### PROBLEM
Only the lines from the line holding "Gender-based Analysis Plus (GBA" through the final line of the entries below are to be returned, exactly as they stand.

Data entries
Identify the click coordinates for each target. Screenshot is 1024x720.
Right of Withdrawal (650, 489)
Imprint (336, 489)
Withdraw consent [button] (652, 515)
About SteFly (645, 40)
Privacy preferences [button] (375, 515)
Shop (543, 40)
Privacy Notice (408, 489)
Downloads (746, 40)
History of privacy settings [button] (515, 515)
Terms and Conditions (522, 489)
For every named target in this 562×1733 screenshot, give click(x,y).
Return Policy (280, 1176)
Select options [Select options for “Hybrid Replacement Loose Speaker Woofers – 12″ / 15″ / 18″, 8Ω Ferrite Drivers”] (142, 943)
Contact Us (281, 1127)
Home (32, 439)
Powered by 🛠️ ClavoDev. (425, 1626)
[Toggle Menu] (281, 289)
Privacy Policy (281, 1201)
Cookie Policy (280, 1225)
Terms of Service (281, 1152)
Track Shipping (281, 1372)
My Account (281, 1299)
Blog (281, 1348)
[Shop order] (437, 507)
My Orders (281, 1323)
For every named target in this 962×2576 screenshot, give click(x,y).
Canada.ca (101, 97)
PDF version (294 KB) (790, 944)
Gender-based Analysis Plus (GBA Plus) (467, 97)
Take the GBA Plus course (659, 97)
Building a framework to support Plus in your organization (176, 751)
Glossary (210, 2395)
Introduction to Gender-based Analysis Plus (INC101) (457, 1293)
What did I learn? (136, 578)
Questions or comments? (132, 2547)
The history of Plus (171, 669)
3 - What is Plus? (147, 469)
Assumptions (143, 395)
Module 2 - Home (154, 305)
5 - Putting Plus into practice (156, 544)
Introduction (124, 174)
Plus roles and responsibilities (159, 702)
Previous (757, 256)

### SOLUTION FOR THIS TASK
Gender-based Analysis Plus (GBA Plus) (467, 97)
Take the GBA Plus course (659, 97)
Building a framework to support Plus in your organization (176, 751)
Glossary (210, 2395)
Introduction to Gender-based Analysis Plus (INC101) (457, 1293)
What did I learn? (136, 578)
Questions or comments? (132, 2547)
The history of Plus (171, 669)
3 - What is Plus? (147, 469)
Assumptions (143, 395)
Module 2 - Home (154, 305)
5 - Putting Plus into practice (156, 544)
Introduction (124, 174)
Plus roles and responsibilities (159, 702)
Previous (757, 256)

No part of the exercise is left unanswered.